Goosebumps: The Vanishing's Monster Explained: Origins, Powers & Different Forms
Although Goosebumps: The Vanishing’s monster seems tough to understand at first, a close re-watch of the season explains how the creatures work and what their powers are. 2023’s Goosebumps reboot adapted numerous RL Stine novels into an original story of small-town teens banding together after encountering various mysterious paranormal events. Goosebumps season 1’s cliffhanger ending left the fate of the show’s hero a mystery, but season 2 did not pick up where the series left off. Instead, Goosebumps: The Vanishing’s story is not connected to the plot of season 1 and centers on all-new characters.
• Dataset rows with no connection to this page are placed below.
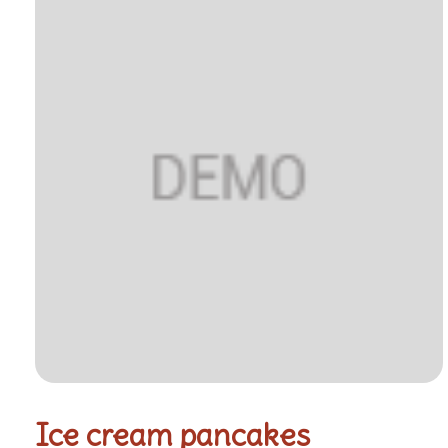
Ice cream pancakes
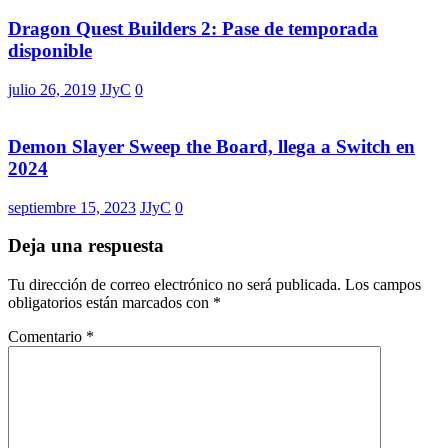
Dragon Quest Builders 2: Pase de temporada
disponible
julio 26, 2019
JJyC
0
Demon Slayer Sweep the Board, llega a Switch en
2024
septiembre 15, 2023
JJyC
0
Deja una respuesta
Tu dirección de correo electrónico no será publicada.
Los campos
obligatorios están marcados con
*
Comentario
*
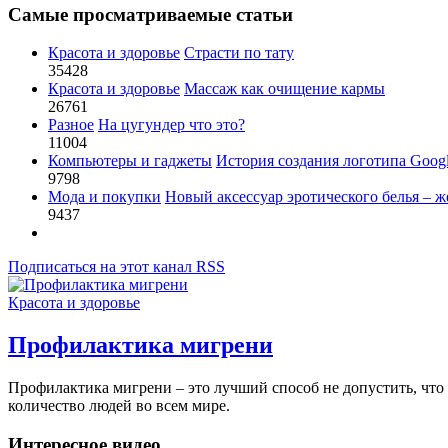
Самые просматриваемые статьи
Красота и здоровье
Страсти по тату
35428
Красота и здоровье
Массаж как очищение кармы
26761
Разное
На цугундер что это?
11004
Компьютеры и гаджеты
История создания логотипа Goog
9798
Мода и покупки
Новый аксессуар эротического белья – ж
9437
Подписаться на этот канал RSS
Красота и здоровье
Профилактика мигрени
Профилактика мигрени – это лучший способ не допустить, что
количество людей во всем мире.
Интересное видео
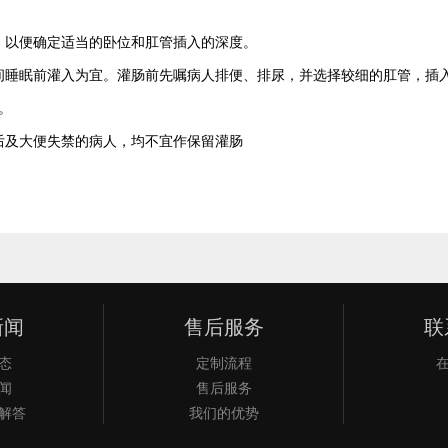
以便确定适当的卧位和肛管插入的深度。
睡眠前灌入为宜。灌肠前先嘱病人排便、排尿，并选择较细的肛管，插入
。
及大便失禁的病人，均不宜作保留灌肠
新闻
售后服务
联
态
定制流程
闻
售后服务
解答
我们的优势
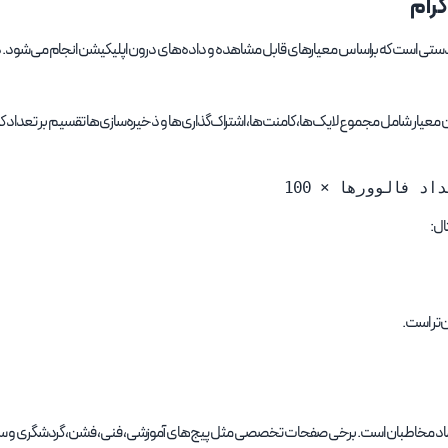
رام
ستی است که براساس معیارهای قابل مشاهده و داده‌های درون اپلیکیشن انجام می‌شود. در اد
ن معیار شامل مجموع لایک‌ها، کامنت‌ها، اشتراک‌گذاری‌ها و ذخیره‌سازی‌ها تقسیم بر تعداد ک
د فالوورها × 100
ال:
عتماد مخاطبان است. برخی صفحات تخصصی مثل پیج‌های آموزشی، فنی، فشن، گردشگری و سبک ز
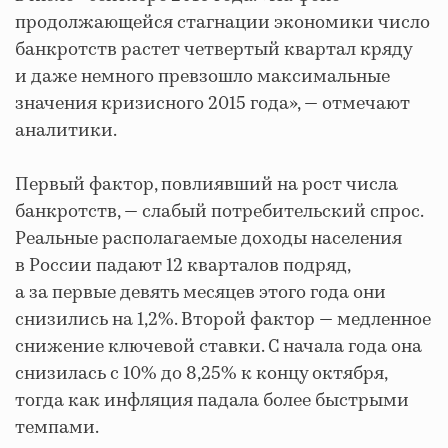
продолжающейся стагнации экономики число
банкротств растет четвертый квартал кряду
и даже немного превзошло максимальные
значения кризисного 2015 года», — отмечают
аналитики.
Первый фактор, повлиявший на рост числа
банкротств, — слабый потребительский спрос.
Реальные располагаемые доходы населения
в России падают 12 кварталов подряд,
а за первые девять месяцев этого года они
снизились на 1,2%. Второй фактор — медленное
снижение ключевой ставки. С начала года она
снизилась с 10% до 8,25% к концу октября,
тогда как инфляция падала более быстрыми
темпами.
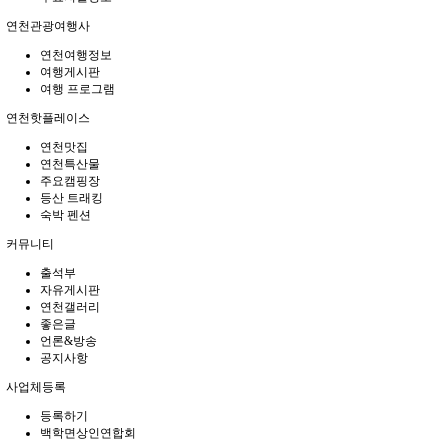
연천관광여행사
연천여행정보
여행게시판
여행 프로그램
연천핫플레이스
연천맛집
연천특산물
주요캠핑장
등산 트래킹
숙박 펜션
커뮤니티
출석부
자유게시판
연천갤러리
좋은글
언론&방송
공지사항
사업체등록
등록하기
백학면상인연합회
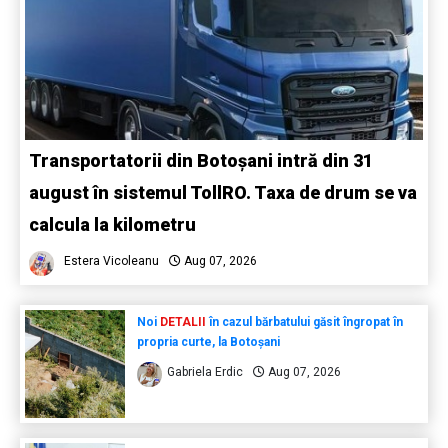
Transportatorii din Botoșani intră din 31
august în sistemul TollRO. Taxa de drum se va
calcula la kilometru
Estera Vicoleanu
Aug 07, 2026
Noi
DETALII
în cazul bărbatului găsit îngropat în
propria curte, la Botoșani
Gabriela Erdic
Aug 07, 2026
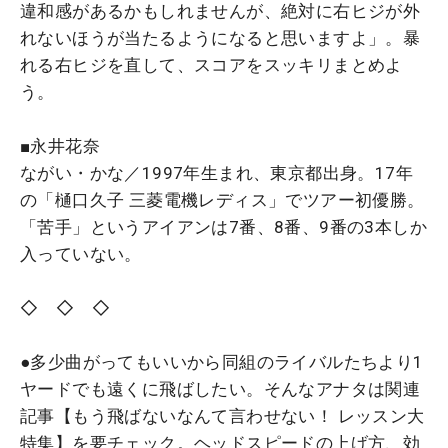
違和感があるかもしれませんが、絶対に右ヒジが外
れないほうが当たるようになると思いますよ」。暴
れる右ヒジを直して、スコアをスッキリまとめよ
う。
■永井花奈
ながい・かな／1997年生まれ、東京都出身。17年
の「樋口久子 三菱電機レディス」でツアー初優勝。
「苦手」というアイアンは7番、8番、9番の3本しか
入っていない。
◇ ◇ ◇
●多少曲がってもいいから同組のライバルたちより1
ヤードでも遠くに飛ばしたい。そんなアナタは関連
記事【もう飛ばないなんて言わせない！ レッスン大
特集】を要チェック。ヘッドスピードの上げ方、効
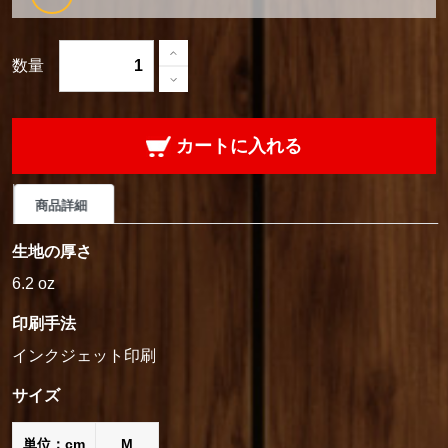
数量
カートに入れる
商品詳細
生地の厚さ
6.2 oz
印刷手法
インクジェット印刷
サイズ
単位：cm
M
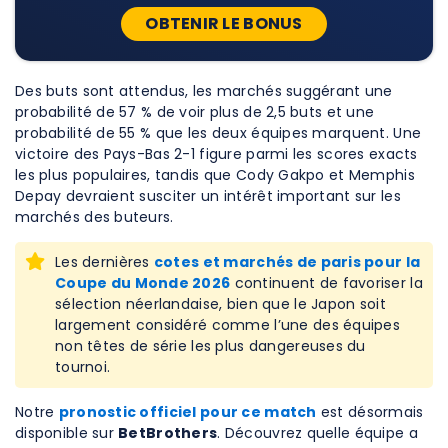
OBTENIR LE BONUS
Des buts sont attendus, les marchés suggérant une
probabilité de 57 % de voir plus de 2,5 buts et une
probabilité de 55 % que les deux équipes marquent. Une
victoire des Pays-Bas 2-1 figure parmi les scores exacts
les plus populaires, tandis que Cody Gakpo et Memphis
Depay devraient susciter un intérêt important sur les
marchés des buteurs.
Les dernières
cotes et marchés de paris pour la
Coupe du Monde 2026
continuent de favoriser la
sélection néerlandaise, bien que le Japon soit
largement considéré comme l’une des équipes
non têtes de série les plus dangereuses du
tournoi.
Notre
pronostic officiel pour ce match
est désormais
disponible sur
BetBrothers
. Découvrez quelle équipe a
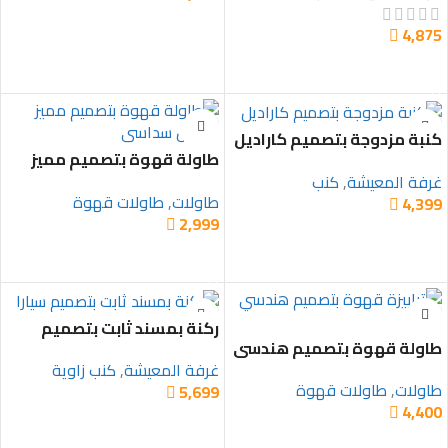
تحديد أحد الخيارات
4,875

تحديد أحد الخيارات
كنبة مزدوجة بتصميم كاراديل
طاولة قهوة بتصميم مميز
وشكل سداسي
غرفة المعيشة
,
كنب
طاولات
,
طاولات قهوة
4,399

2,999

تحديد أحد الخيارات
إضافة إلى السلة
ركنة بمسند ثابت بتصميم
طاولة قهوة بتصميم هندسي
سيارا
مميز
غرفة المعيشة
,
كنب زاوية
طاولات
,
طاولات قهوة
5,699

4,400

تحديد أحد الخيارات
تحديد أحد الخيارات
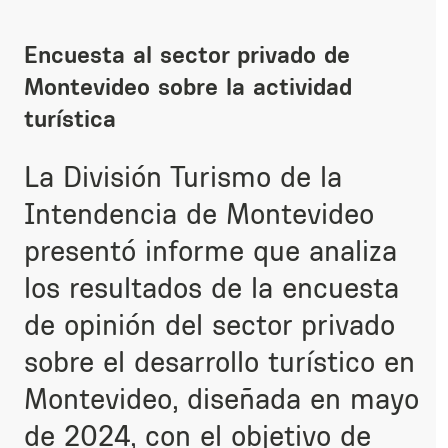
Encuesta al sector privado de
Montevideo sobre la actividad
turística
La División Turismo de la
Intendencia de Montevideo
presentó informe que analiza
los resultados de la encuesta
de opinión del sector privado
sobre el desarrollo turístico en
Montevideo, diseñada en mayo
de 2024, con el objetivo de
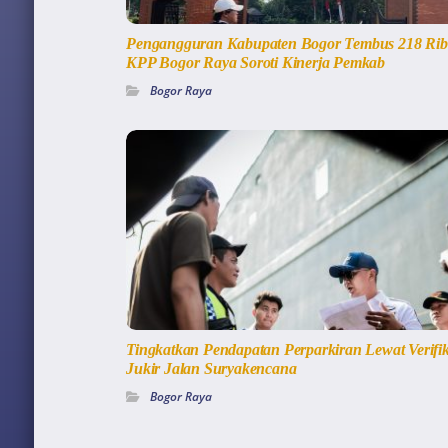
Pengangguran Kabupaten Bogor Tembus 218 Rib
KPP Bogor Raya Soroti Kinerja Pemkab
Bogor Raya
Tingkatkan Pendapatan Perparkiran Lewat Verifik
Jukir Jalan Suryakencana
Bogor Raya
Goosebumps: The Vanishing introduces botanist Anthony Brewer, whose older brother Matty went missing in the abandoned fort Fort Jerome, nicknamed “Camp Nightmare," when the pair were teenagers in 1994. Matty and three friends seemingly disappeared that night and Anthony always wanted to know the truth about what really happened. However, he first must focus on looking after his twin teenagers, Devin and Cece. Devin and Cece are spending the summer in Gravesend with Anthony, and they soon befriend the local teens, Alex, Trey, Frankie, and CJ. Goosebumps: The Vanishing’s cats of characters eventually find out what caused the disappearances.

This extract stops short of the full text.